From the corner of my vision, I caught her again, standing on the balcony above the colonnade, watching the sparring ring. Her hands rested lightly on the stone rail, her head tilted, as if I were merely another distraction in her day. Yet I knew she was aware of me. Always aware.
My opponent's blade grazed my side, snapping me back to the fight. I countered harder than necessary, sending him sprawling, earning a few murmurs from the watching guards. I pretended it was victory that had my breathing uneven, but the truth gnawed at me, I was losing to her without her lifting a finger.
Later, when I passed through the inner courtyard, I saw her again. Not close enough to speak, but close enough to feel the pull. Her gown caught the breeze, and for a moment, sunlight turned her hair to molten gold. She didn't turn to look, yet I knew she knew I was there.
It was maddening. A game where I didn't know the rules, only that I was playing and losing.
That night, lying in my chamber, I swore I wouldn't let her haunt me like this. But when I closed my eyes, I saw the curve of her lips, the cool tilt of her chin, and the way she seemed to hold a secret I was desperate to uncover.

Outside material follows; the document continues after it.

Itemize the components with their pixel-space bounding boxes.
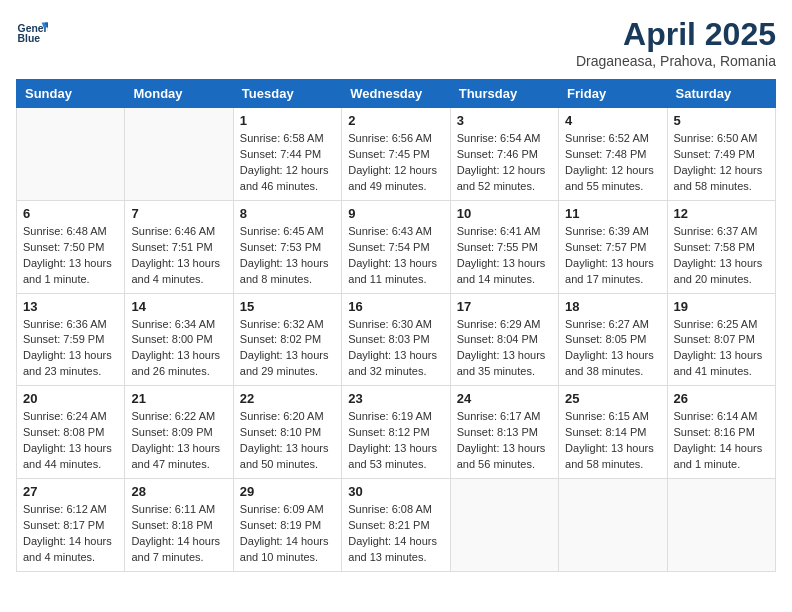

I told myself I could resist.
I wasn't sure I believed it.
***
The council chamber's tall windows poured pale morning light across the table, but the room still felt cold. I sat at the head, fingers curling loosely around the carved armrest of my chair. My mind wasn't on the maps spread before me—it kept drifting back to the strange pull of the shell in the palace and to Lily's warning, to the dull ache in my chest that hadn't eased since she left.
The double doors slammed open. Douglas strode in, cloak still damp from the road, mud streaking his boots, eyes sharp with urgency.

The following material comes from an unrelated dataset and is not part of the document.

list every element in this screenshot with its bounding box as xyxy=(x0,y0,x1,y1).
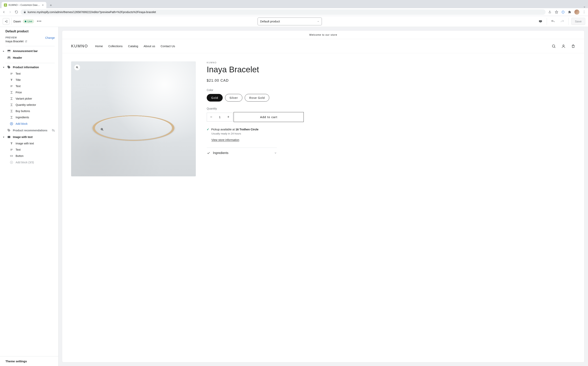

"Your Majesty, the borders are bleeding," he said without so much as a bow. "Three more outposts fell overnight. Guards slaughtered. Defenses breaking. We cannot afford another hour of hesitation, war must be declared."
I studied him, keeping my voice steady. "And in declaring it now, Douglas, we do exactly what Zal wants."
His gauntleted fist came down hard on the table. "What Zal wants is irrelevant when our men are dying! Every moment you delay, the enemy digs deeper into our soil. You think hesitation is wisdom, but it's weakness and it will cost us this kingdom."
Tika was silent inside me, unusually still. Not a growl, not a whisper—just quiet, almost… docile. The absence of his usual growls pressed in on me like a second silence layered over the first.
I leaned forward. "I will not march my people into a trap. Zal's strategy is not physical strength but dark powers and a hasty war will feed him more than it will stop him. I will not spill blood for the sake of appearances."
Douglas's jaw tightened. "I've served under you for years. I know your strength. But lately…" His eyes narrowed, searching my face. "…you're not the same. You speak of traps, dark forces and destiny instead of steel and strategy. Something or someone is changing you."
Lily's voice rose in my mind, clear as if she stood beside me. The memory of her warning burned. I forced my gaze to hold steady on Douglas. "I am still your king. And I decide when we go to war. Not you. Not fear."
"Fear?" He stepped closer, his voice hard. "No, my king. I fear nothing but the doom that will come if you keep waiting. If you've forgotten who you are, the kingdom will pay the price."
The words hung in the air like smoke. My fingers tightened around the armrest, but I didn't answer. Outside, distant bells rang—a reminder that time, and Zal's shadow, were closing in on us both.